Jim Wilson is the retired director of Community Christian Ministries in Moscow, Idaho. He will be posting regularly, so check back in soon!

Tuesday, April 04, 2017

The Way to Be Returned to Joy

There are two basic truths regarding Christians in relationship to sin: It is possible to sin, and it is possible to not sin.

Christians are not convinced that the second is true. They mistakenly read the statement as, “It is impossible to sin.” Of course, that is false. That would contradict the first truth, “It is possible to sin.” We know that sinning is possible because God made provision for Christians when they do sin. “If we confess our sins, he is faithful and just and will forgive us our sins and purify us from all unrighteousness” (1 John 1:9).

I have addressed the second truth elsewhere. (For a complete discussion of that, see Dead and Alive: Obedience and the New Man.) The first truth is my subject today.

It is possible to sin. Not only is it possible; it is also probable. In fact, it has already happened.

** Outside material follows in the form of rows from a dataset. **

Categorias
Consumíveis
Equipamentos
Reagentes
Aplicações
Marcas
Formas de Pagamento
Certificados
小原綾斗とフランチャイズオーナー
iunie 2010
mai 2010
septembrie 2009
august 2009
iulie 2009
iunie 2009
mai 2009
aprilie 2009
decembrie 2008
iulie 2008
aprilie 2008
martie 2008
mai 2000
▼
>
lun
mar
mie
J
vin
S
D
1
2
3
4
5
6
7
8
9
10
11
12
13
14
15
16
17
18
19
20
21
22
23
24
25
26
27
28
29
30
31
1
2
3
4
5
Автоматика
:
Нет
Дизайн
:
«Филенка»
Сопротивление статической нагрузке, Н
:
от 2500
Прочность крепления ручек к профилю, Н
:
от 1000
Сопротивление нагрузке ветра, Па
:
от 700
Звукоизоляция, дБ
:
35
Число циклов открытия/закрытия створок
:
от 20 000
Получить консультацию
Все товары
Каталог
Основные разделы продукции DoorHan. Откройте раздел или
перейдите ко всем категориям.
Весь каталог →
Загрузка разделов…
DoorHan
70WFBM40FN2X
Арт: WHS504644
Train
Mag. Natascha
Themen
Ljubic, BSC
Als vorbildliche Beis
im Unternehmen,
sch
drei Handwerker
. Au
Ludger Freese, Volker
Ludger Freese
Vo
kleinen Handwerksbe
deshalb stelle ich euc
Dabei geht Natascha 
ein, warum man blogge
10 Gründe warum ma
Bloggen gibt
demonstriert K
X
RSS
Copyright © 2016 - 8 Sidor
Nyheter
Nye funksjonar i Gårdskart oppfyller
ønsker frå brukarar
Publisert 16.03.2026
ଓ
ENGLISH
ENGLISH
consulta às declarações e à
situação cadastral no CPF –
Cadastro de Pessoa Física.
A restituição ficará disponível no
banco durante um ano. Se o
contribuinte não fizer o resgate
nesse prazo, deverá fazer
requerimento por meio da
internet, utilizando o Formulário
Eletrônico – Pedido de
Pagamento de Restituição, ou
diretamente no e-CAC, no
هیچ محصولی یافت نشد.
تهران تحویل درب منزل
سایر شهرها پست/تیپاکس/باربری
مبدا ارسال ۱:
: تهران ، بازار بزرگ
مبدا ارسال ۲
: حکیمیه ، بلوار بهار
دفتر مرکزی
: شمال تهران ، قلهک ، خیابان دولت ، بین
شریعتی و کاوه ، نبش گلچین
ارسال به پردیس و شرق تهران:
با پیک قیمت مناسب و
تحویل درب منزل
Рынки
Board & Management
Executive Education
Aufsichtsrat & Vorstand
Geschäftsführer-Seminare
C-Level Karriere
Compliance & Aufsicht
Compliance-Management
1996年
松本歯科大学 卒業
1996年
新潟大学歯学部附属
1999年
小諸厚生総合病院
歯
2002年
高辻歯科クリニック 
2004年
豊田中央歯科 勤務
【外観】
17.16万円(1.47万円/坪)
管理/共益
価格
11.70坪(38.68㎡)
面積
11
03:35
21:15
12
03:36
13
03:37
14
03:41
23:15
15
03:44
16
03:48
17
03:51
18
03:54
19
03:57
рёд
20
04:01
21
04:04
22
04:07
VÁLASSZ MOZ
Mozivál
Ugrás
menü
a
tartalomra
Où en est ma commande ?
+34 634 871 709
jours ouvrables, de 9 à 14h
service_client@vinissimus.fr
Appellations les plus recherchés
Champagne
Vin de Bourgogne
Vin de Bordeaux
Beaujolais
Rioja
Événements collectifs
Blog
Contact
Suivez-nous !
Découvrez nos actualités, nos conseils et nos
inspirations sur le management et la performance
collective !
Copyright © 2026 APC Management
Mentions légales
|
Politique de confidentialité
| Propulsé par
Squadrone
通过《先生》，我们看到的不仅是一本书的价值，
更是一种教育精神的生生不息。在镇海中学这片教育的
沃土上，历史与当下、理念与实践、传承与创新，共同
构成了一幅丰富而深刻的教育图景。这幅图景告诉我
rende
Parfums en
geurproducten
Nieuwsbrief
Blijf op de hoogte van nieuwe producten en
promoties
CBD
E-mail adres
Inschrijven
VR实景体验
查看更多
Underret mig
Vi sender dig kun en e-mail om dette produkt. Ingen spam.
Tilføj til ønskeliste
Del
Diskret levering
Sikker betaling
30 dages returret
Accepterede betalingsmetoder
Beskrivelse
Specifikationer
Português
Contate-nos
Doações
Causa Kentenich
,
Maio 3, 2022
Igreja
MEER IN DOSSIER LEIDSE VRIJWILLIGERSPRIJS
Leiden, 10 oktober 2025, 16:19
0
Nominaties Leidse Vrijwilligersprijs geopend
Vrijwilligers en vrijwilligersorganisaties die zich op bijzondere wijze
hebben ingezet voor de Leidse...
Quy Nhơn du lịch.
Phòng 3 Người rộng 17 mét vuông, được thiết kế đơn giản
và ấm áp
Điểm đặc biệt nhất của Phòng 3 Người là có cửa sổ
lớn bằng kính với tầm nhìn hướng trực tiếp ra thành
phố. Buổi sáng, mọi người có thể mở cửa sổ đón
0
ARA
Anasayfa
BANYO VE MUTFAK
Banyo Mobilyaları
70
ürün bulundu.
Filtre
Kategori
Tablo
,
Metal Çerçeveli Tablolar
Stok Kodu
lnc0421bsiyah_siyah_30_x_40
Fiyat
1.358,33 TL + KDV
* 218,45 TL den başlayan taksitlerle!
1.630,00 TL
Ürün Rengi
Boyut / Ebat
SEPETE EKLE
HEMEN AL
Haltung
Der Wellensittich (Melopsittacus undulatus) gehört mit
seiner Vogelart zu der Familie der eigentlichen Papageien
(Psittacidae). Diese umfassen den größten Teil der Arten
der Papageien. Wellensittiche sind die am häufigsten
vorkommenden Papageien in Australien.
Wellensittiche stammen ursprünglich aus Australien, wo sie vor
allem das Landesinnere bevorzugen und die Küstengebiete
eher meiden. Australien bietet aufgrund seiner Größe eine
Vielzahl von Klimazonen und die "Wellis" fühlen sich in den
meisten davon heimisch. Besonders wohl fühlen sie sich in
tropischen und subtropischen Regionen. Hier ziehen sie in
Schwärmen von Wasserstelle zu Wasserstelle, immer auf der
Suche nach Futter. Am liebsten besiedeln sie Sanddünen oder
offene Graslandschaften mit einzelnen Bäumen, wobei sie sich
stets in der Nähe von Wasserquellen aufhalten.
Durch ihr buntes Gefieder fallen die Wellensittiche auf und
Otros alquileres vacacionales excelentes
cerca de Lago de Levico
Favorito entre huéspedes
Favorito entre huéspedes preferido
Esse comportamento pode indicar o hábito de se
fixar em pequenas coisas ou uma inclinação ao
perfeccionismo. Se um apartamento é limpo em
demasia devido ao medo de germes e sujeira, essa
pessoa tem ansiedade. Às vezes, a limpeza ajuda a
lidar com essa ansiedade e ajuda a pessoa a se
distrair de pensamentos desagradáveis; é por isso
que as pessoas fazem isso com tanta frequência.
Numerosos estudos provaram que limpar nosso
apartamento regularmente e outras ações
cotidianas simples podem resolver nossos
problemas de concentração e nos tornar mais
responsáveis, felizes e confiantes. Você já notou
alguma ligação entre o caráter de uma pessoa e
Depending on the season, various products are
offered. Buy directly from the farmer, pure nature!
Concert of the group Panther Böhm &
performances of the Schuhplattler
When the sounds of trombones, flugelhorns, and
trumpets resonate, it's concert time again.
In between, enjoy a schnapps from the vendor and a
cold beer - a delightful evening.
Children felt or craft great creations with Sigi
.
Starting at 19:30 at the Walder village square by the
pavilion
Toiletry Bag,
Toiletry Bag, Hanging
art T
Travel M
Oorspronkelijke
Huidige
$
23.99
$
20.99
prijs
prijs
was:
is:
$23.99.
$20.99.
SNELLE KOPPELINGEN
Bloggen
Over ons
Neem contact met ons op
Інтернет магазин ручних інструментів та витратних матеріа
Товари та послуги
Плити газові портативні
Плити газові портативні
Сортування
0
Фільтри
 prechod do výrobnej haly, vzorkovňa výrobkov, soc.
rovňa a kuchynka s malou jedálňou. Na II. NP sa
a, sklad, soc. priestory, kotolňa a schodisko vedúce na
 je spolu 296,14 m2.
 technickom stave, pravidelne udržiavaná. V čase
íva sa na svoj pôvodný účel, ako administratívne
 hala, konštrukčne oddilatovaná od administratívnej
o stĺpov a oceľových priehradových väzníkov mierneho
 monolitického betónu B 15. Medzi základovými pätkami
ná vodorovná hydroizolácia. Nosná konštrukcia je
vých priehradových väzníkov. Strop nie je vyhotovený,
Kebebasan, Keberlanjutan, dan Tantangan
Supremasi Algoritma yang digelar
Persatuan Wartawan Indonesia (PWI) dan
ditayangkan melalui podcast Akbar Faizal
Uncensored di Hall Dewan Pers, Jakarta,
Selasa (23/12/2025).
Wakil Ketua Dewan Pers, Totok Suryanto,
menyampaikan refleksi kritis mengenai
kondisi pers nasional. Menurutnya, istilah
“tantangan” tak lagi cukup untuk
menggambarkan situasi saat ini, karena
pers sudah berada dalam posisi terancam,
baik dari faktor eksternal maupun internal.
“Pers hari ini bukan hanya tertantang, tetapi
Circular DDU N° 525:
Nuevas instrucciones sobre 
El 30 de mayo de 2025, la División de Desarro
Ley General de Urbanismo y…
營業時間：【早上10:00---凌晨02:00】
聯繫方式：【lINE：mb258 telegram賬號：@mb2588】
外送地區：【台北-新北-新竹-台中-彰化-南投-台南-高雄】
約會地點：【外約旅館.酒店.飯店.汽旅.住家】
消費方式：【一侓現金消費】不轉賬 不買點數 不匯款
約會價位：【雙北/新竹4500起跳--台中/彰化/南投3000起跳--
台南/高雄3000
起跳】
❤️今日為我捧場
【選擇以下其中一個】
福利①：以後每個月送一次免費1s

When a Christian sins, there are immediate consequences. The first consequence is discipline from God.
And you have forgotten that word of encouragement that addresses you as sons: “My son, do not make light of the Lord’s discipline, and do not lose heart when he rebukes you, because the Lord disciplines those he loves, and he punishes everyone he accepts as a son.” Endure hardship as discipline; God is treating you as sons. For what son is not disciplined by his father? If you are not disciplined (and everyone undergoes discipline), then you are illegitimate children and not true sons. Moreover, we have all had human fathers who disciplined us and we respected them for it. How much more should we submit to the Father of our spirits and live! Our fathers disciplined us for a little while as they thought best; but God disciplines us for our good, that we may share in his holiness. No discipline seems pleasant at the time, but painful. Later on, however, it produces a harvest of righteousness and peace for those who have been trained by it. (Heb. 12:5-11)
This discipline will probably show up in your conscience. If your conscience is not responsive, then getting caught by an authority helps.
Therefore, it is necessary to submit to the authorities, not only because of possible punishment but also because of conscience. This is also why you pay taxes, for the authorities are God’s servant, who give their full time to governing. Give everyone what you owe him: If you owe taxes, pay taxes; if revenue, then revenue; if respect, then respect; if honor, then honor. Let no debt remain outstanding, except the continuing debt to love one another, for he who loves his fellowman has fulfilled the law. The commandments, “Do not commit adultery,” “Do not murder,” “Do not steal,” “Do not covet,” and whatever other commandment there may be, are summed up in this one rule: “Love your neighbor as yourself.” Love does no harm to its neighbor. Therefore love is the fulfillment of the law. (Rom. 13:5-10)
The immediate and perhaps long-term consequence of sin is the loss of your joy (and secondarily, the loss of the other fruit of the Spirit). “No discipline seems pleasant at the time, but painful. Later on, however, it produces a harvest of righteousness and peace for those who have been trained by it” (Heb. 12:11).

There is a way out of this discipline, a way to be returned to the joy of the Lord. First, know that God’s discipline is not punitive; it is corrective. You are not being made to pay for your sin. Jesus paid for it already.

The purpose of the pain of discipline is to bring to our attention that we have displeased God by our disobedience and that we need to repent and confess this sin to God. This is what happened to David in Psalm 32:
Blessed is he whose transgressions are forgiven, whose sins are covered. Blessed is the man whose sin the Lord does not count against him and in whose spirit is no deceit. When I kept silent, my bones wasted away through my groaning all day long. For day and night your hand was heavy upon me; my strength was sapped as in the heat of summer. Then I acknowledged my sin to you and did not cover up my iniquity. I said, “I will confess my transgressions to the Lord”—and you forgave the guilt of my sin. (Psalm 32:1-5)
Keeping silent causes the discipline to continue in:

• wasting away
• groaning all day
• God’s hand heavy on you day and night
• sapped strength

When I acknowledge my sin and do not cover it, God forgives the guilt, and I am blessed.